How can such small steps take so long? Friday I had the entire day to myself. No appointments to keep. Yet it took me the entire day to wind on four bouts. Part of that was the error I made thinking I could salvage the thread I tediously chained off from the back of the loom. I think, had I been my mother or grandmother, it could have happened.
The tangles and tedium did not frustrate me. I patiently combed out the mess, a turn at a time. Then I came to two broken threads with no matching ends. That did it. I admitted there was no using the old thread.

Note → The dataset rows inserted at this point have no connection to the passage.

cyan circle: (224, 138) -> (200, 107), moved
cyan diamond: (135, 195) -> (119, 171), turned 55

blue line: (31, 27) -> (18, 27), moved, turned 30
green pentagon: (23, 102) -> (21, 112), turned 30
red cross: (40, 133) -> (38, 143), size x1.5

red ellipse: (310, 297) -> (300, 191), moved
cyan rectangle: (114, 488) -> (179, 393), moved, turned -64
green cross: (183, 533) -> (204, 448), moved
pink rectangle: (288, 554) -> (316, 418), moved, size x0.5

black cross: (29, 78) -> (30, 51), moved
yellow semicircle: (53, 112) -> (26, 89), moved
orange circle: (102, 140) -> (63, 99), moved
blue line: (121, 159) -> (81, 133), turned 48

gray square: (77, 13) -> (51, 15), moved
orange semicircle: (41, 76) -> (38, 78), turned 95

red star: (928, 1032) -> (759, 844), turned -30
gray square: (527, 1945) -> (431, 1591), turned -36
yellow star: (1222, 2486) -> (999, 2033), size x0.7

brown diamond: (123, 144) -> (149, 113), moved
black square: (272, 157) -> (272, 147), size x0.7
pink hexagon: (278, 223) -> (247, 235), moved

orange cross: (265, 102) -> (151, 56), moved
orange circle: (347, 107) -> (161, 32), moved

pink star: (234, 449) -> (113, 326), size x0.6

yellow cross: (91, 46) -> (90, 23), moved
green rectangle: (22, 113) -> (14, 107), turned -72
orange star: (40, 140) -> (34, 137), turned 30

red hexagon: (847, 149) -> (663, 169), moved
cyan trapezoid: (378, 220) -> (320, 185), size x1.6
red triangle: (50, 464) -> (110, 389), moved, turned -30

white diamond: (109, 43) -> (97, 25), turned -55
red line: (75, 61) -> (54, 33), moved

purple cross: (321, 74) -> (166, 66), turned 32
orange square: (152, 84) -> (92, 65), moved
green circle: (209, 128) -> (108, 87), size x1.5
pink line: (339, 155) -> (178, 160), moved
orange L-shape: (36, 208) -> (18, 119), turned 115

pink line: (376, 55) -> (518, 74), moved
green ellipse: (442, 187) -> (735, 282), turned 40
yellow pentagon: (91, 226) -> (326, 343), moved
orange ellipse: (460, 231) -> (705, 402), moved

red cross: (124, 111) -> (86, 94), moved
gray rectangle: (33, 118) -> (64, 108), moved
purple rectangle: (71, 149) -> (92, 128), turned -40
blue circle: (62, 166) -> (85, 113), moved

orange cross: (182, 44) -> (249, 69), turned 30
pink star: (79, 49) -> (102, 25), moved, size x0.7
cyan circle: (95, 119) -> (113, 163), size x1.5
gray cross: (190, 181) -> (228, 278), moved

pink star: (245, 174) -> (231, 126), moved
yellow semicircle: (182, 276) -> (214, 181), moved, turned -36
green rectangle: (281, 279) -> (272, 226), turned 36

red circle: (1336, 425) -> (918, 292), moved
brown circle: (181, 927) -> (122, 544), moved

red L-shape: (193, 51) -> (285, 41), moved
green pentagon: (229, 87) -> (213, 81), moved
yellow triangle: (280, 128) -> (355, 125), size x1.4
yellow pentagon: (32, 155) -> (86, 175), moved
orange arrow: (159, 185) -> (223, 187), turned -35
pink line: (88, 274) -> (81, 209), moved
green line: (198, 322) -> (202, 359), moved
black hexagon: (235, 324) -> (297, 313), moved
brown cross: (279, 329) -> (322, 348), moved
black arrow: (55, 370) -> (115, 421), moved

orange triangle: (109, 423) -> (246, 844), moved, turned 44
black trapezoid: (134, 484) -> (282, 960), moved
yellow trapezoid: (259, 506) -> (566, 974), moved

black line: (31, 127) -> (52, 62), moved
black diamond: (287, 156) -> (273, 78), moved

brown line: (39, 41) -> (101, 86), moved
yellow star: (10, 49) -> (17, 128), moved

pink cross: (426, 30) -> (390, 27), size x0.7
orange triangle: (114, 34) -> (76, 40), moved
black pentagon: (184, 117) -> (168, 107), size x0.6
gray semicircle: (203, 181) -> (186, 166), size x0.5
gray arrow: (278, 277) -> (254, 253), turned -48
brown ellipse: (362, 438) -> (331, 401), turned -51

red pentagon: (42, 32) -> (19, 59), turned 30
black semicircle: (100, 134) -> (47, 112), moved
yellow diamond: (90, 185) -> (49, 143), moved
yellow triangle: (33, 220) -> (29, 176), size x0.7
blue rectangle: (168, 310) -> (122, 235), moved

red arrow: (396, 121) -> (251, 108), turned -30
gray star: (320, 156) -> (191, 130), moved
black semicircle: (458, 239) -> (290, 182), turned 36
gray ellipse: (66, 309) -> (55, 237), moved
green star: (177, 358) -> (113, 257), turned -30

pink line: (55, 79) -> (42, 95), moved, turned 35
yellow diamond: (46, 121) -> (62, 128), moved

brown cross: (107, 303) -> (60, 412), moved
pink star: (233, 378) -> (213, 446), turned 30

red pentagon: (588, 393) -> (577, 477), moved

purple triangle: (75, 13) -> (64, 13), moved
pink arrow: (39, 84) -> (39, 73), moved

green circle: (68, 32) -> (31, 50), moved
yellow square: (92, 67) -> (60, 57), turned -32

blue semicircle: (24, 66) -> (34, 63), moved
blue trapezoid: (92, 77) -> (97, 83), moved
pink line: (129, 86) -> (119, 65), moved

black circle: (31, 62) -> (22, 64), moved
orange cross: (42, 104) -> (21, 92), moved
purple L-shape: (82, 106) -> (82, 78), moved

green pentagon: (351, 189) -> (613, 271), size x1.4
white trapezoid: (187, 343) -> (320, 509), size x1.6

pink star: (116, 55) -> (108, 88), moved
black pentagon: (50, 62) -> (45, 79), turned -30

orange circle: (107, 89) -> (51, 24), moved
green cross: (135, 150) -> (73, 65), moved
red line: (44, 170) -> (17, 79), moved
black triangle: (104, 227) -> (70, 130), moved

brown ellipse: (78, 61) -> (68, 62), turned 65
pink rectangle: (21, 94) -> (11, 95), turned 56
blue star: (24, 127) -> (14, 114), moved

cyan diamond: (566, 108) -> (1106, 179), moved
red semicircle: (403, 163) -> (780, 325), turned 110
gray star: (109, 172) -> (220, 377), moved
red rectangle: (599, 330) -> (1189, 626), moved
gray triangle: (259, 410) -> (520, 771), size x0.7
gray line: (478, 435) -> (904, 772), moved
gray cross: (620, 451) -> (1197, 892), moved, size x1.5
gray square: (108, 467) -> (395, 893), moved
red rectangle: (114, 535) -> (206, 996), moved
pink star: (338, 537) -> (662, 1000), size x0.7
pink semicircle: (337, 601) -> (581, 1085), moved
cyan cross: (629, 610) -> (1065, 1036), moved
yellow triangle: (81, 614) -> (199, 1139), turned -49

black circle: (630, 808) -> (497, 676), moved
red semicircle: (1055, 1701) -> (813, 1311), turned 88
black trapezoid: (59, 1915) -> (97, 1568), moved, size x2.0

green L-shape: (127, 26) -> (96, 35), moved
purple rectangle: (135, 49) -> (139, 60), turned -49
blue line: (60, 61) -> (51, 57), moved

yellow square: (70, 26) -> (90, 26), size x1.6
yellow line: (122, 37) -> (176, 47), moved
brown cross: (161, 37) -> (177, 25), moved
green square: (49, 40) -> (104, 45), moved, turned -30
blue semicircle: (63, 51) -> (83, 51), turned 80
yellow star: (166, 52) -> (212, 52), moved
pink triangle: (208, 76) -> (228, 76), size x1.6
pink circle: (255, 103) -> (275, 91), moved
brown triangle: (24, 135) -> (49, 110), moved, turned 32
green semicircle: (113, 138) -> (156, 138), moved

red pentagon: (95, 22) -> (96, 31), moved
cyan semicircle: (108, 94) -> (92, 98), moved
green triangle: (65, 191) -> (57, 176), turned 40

It went in the trash; I set up the spool rack and turned on three of the four bouts by dinner. After dinner I turned on the forth and last, cleaned up the area and fell into bed.
Saturday I threaded heddles and sleyed the reed. I could have worked faster, but to what end. I ached all over. I left the weaving to today, after the laundry. And look what I have!
The pattern is named Whig Rose, and it is a lot of shuttle throwing. Here is the completed block:
I wondered if I'd put an extra petal in the first rose, and when I came out at the other end, I see I did. Oh well. It's not a mistake in the draft, it's a case of overenthusiastic weaving. I won't do it again, but it's quite harmless here.
The pattern is a two hundred plus year old coverlet weaving pattern. The Whig Rose is linked to the American Whig party of Andrew Johnson, which was a precursor to Abraham Lincoln's Republican party. However, the pattern did not acquire the name Whig Rose until the twentieth century depression. We won't go into the name of the party of Lincoln.
The pattern originally was called the Democratic Rose, and goes back to the seventeenth century British Whigs opposing the power of the monarch and attempting to increase the power of Parliament. King Charles II lost his head in the short lived attempt.